BEGIN DATA EXCERPTS

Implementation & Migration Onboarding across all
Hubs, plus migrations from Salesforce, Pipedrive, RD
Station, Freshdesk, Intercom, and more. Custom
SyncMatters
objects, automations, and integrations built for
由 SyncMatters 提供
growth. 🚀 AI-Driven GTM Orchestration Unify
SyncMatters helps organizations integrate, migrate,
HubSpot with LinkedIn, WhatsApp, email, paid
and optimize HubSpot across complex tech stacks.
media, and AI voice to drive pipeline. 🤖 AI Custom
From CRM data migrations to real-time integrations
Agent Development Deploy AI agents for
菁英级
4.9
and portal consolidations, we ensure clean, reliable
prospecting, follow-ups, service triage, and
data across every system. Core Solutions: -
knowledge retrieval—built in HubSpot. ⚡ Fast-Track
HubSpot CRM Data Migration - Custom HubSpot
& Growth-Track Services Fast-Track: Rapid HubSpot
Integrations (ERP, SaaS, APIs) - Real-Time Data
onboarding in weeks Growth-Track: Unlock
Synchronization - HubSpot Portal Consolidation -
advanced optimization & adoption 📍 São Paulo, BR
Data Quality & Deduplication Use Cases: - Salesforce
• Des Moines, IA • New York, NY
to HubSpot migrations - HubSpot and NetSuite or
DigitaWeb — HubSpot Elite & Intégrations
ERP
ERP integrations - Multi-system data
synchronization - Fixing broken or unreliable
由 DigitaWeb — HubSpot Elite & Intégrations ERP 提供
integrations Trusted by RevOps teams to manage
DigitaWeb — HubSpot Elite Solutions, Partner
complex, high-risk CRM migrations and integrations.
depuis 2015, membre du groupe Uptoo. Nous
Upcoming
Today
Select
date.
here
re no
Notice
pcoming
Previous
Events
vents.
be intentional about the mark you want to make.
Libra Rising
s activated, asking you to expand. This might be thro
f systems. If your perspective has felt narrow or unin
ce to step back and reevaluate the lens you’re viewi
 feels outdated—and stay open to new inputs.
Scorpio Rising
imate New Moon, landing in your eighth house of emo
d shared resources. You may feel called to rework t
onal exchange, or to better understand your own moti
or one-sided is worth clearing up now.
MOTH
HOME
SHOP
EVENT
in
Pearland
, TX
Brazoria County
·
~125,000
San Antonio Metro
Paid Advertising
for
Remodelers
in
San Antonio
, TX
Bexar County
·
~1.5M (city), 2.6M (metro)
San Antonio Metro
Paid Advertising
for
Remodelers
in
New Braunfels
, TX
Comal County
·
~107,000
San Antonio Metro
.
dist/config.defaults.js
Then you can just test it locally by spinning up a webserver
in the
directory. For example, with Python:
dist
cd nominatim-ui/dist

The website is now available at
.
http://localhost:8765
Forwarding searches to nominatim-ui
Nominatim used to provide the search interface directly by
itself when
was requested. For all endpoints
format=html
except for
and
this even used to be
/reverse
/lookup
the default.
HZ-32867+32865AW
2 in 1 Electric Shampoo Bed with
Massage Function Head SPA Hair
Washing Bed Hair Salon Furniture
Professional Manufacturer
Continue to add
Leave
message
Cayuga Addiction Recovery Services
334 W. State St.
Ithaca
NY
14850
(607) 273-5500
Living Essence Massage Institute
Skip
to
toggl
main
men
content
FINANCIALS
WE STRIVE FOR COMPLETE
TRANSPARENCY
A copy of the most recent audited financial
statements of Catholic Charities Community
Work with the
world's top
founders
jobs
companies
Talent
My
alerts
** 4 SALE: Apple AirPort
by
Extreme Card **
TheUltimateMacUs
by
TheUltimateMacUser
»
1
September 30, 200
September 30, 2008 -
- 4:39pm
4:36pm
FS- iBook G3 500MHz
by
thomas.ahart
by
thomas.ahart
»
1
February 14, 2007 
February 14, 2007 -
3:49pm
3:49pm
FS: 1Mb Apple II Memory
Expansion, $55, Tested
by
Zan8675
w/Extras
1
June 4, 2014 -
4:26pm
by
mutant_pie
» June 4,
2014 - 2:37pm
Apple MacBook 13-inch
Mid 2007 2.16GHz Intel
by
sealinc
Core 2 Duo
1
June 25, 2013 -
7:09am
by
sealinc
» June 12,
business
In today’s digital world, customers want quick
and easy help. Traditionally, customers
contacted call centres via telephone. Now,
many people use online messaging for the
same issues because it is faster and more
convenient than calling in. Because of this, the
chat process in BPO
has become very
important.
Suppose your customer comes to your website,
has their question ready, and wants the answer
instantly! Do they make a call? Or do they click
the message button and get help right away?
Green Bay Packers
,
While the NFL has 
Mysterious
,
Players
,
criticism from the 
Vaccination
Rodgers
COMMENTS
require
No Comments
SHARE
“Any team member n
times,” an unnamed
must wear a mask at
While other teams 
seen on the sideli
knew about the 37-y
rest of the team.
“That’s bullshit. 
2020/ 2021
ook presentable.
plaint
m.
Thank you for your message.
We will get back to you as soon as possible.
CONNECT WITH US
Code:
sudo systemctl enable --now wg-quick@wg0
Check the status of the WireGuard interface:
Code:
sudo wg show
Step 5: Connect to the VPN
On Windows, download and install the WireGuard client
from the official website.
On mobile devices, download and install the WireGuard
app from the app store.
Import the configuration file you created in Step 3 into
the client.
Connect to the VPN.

END DATA EXCERPTS

* [ABOUT THIS EXERCISE]
Would you copy out every line in the records that includes the string "world"?

* [ANSWER TO THIS PROBLEM]
world's top
In today’s digital world, customers want quick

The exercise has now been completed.